Our regular bulletin board featuring blog articles, updates and advice from our volunteer team.

This week I collected a male rabbit that was needing rehomed so I could take him to one of our Rabbit Foster Carers.Simba is one of three rabbits his previous owner was keeping.The owner believed the other two rabbits to be female (one was the mother of the other, Simba being the father).The three rabbits were all of Lionhead decent, although I suspect significant cross-breeding to be part of the mix too.On pressing the owner for details as to why he was certain the other two were female, he advised he had made assumptions based on which ones from the litter had a mane: the assumption being mane equated to males and vice-versa.

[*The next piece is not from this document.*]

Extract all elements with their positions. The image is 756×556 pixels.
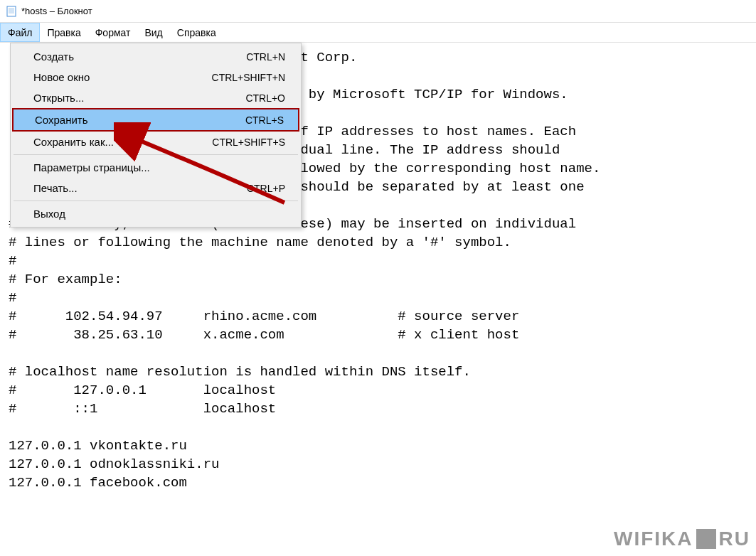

Sadly, it’s not as easy to tell as that, and on investigating for myself we established that the younger rabbit was indeed a male rabbit.As he was reaching the 3 months mark (we believe) we immediately separated the baby from his mother.

On the back of this, then, I thought it may be worth trying to describe how you can tell the gender of your rabbit.

Sadly, it is very difficult to tell when the rabbits are very young.As their “bits” are so small, they can look VERY similar.As a male matures, which can be anywhere between 6 weeks and 12 weeks, things start to become a little more obvious.My description below then assumes that we are dealing with very young rabbits, and even experts in this field can make the odd mistake!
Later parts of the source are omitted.